THE TASK: Set down the data below in full, exactly as it reads, but without the pictures.

-------

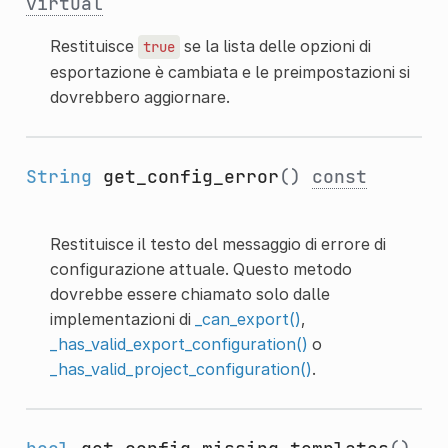
virtual
Restituisce
se la lista delle opzioni di
true
esportazione è cambiata e le preimpostazioni si
dovrebbero aggiornare.
String
get_config_error
()
const
Restituisce il testo del messaggio di errore di
configurazione attuale. Questo metodo
dovrebbe essere chiamato solo dalle
implementazioni di
_can_export()
,
_has_valid_export_configuration()
o
_has_valid_project_configuration()
.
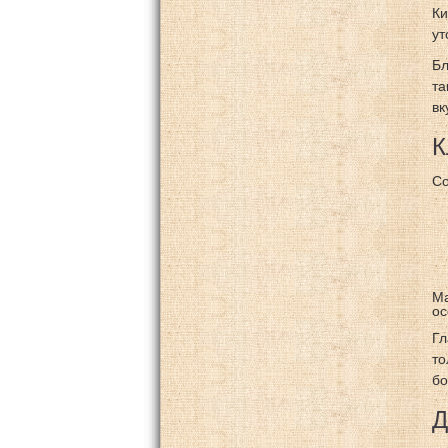
Ки
ут
Бл
та
вк
К
Со
Ма
ос
Гл
то
бо
Д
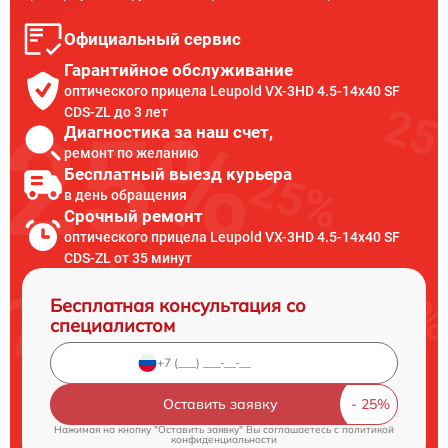
Официальный сервис
Гарантийное обслуживание
оптического прицела Leupold VX-3HD 4.5-14x40 SF
CDS-ZL до 3 лет
Диагностика за наш счет,
ремонт по желанию
Бесплатный выезд курьера
в день обращения
Срочный ремонт
оптического прицела Leupold VX-3HD 4.5-14x40 SF
CDS-ZL от 35 минут
Бесплатная консультация со
специалистом
Оставить заявку
Нажимая на кнопку "Оставить заявку" Вы соглашаетесь c
политикой
конфиденциальности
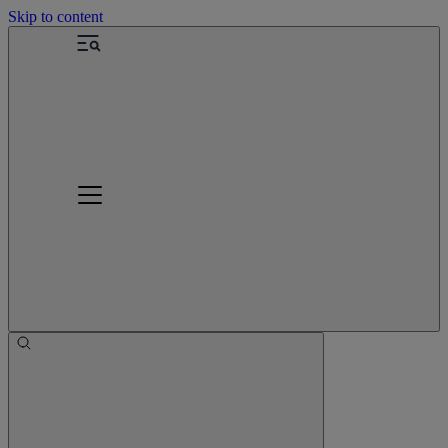
Skip to content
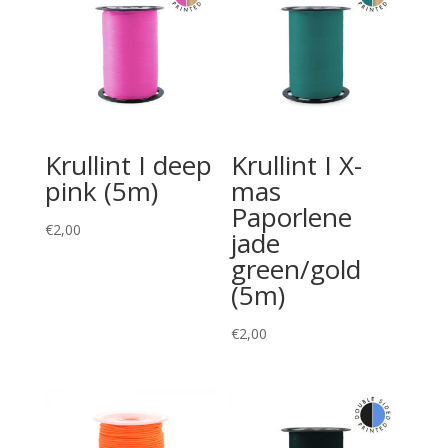
Krullint I deep
Krullint I X-
pink (5m)
mas
Paporlene
€
2,00
jade
green/gold
(5m)
€
2,00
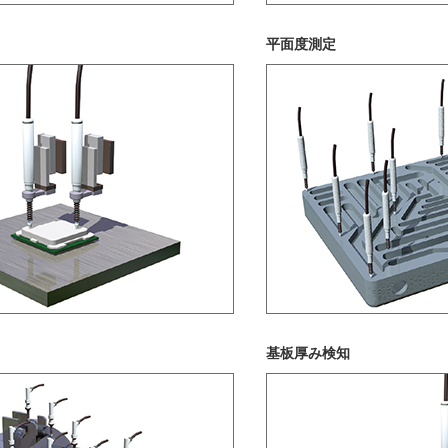
平⾯度測定
基板厚み検知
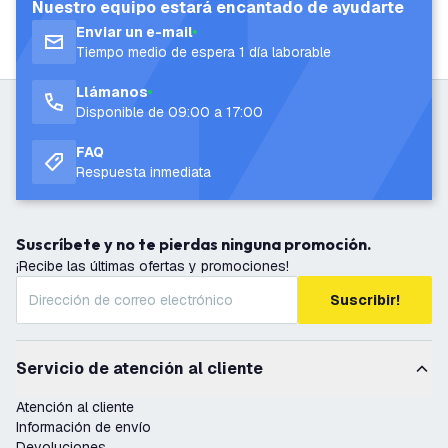
Nuestro equipo estará encantado de ayudarte
Enviar un e-mail
Tiempo medio de espera 1 día laborable
Llámanos
Disponible de 09:00 a 17:00
FAQ
Respuesta inmediata
Suscríbete y no te pierdas ninguna promoción.
¡Recibe las últimas ofertas y promociones!
Suscribir!
Servicio de atención al cliente
Atención al cliente
Información de envío
Devoluciones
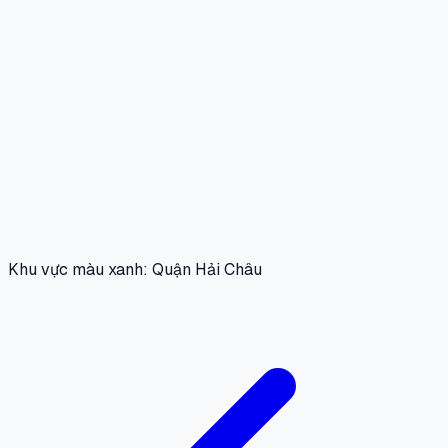
Khu vực màu xanh: Quận Hải Châu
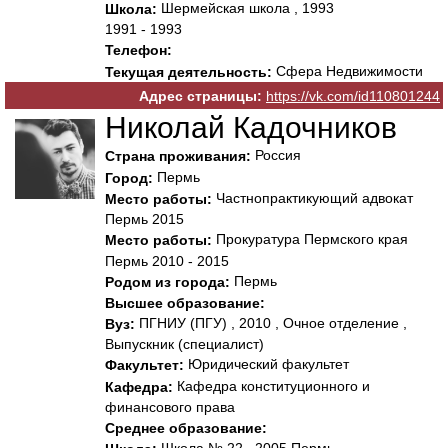
Шермейская школа , 1993
Школа:
1991 - 1993
Телефон:
Сфера Недвижимости
Текущая деятельность:
Адрес страницы:
https://vk.com/id110801244
Николай Кадочников
Россия
Страна проживания:
Пермь
Город:
Частнопрактикующий адвокат
Место работы:
Пермь 2015
Прокуратура Пермского края
Место работы:
Пермь 2010 - 2015
Пермь
Родом из города:
Высшее образование:
ПГНИУ (ПГУ) , 2010 , Очное отделение ,
Вуз:
Выпускник (специалист)
Юридический факультет
Факультет:
Кафедра конституционного и
Кафедра:
финансового права
Среднее образование:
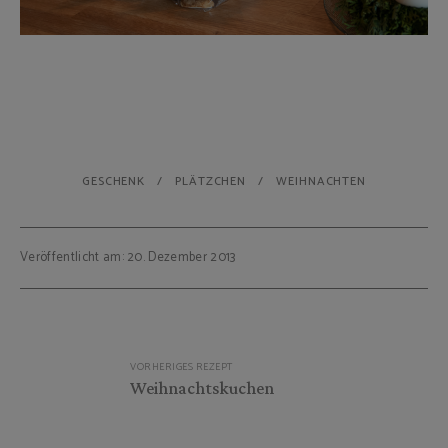
GESCHENK
PLÄTZCHEN
WEIHNACHTEN
Veröffentlicht am: 20. Dezember 2013
Beitragsnavigation
VORHERIGES REZEPT
Weihnachtskuchen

-------

WRITTEN ANSWER:
virtual
Restituisce
se la lista delle opzioni di
true
esportazione è cambiata e le preimpostazioni si
dovrebbero aggiornare.
String
get_config_error
()
const
Restituisce il testo del messaggio di errore di
configurazione attuale. Questo metodo
dovrebbe essere chiamato solo dalle
implementazioni di
_can_export()
,
_has_valid_export_configuration()
o
_has_valid_project_configuration()
.
Ки
ут
Бл
та
вк
К
Со
Ма
ос
Гл
то
бо
Д
Официальный сервис
Гарантийное обслуживание
оптического прицела Leupold VX-3HD 4.5-14x40 SF
CDS-ZL до 3 лет
Диагностика за наш счет,
ремонт по желанию
Бесплатный выезд курьера
в день обращения
Срочный ремонт
оптического прицела Leupold VX-3HD 4.5-14x40 SF
CDS-ZL от 35 минут
Бесплатная консультация со
специалистом
Оставить заявку
Нажимая на кнопку "Оставить заявку" Вы соглашаетесь c
политикой
конфиденциальности
Skip to content
Krullint I deep
Krullint I X-
pink (5m)
mas
Paporlene
€
2,00
jade
green/gold
(5m)
€
2,00
平⾯度測定
基板厚み検知
Nuestro equipo estará encantado de ayudarte
Enviar un e-mail
Tiempo medio de espera 1 día laborable
Llámanos
Disponible de 09:00 a 17:00
FAQ
Respuesta inmediata
Suscríbete y no te pierdas ninguna promoción.
¡Recibe las últimas ofertas y promociones!
Suscribir!
Servicio de atención al cliente
Atención al cliente
Información de envío
Devoluciones
Khu vực màu xanh: Quận Hải Châu
Шермейская школа , 1993
Школа:
1991 - 1993
Телефон:
Сфера Недвижимости
Текущая деятельность:
Адрес страницы:
https://vk.com/id110801244
Николай Кадочников
Россия
Страна проживания:
Пермь
Город:
Частнопрактикующий адвокат
Место работы:
Пермь 2015
Прокуратура Пермского края
Место работы:
Пермь 2010 - 2015
Пермь
Родом из города:
Высшее образование:
ПГНИУ (ПГУ) , 2010 , Очное отделение ,
Вуз:
Выпускник (специалист)
Юридический факультет
Факультет:
Кафедра конституционного и
Кафедра:
финансового права
Среднее образование:
GESCHENK
PLÄTZCHEN
WEIHNACHTEN
Veröffentlicht am: 20. Dezember 2013
Beitragsnavigation
VORHERIGES REZEPT
Weihnachtskuchen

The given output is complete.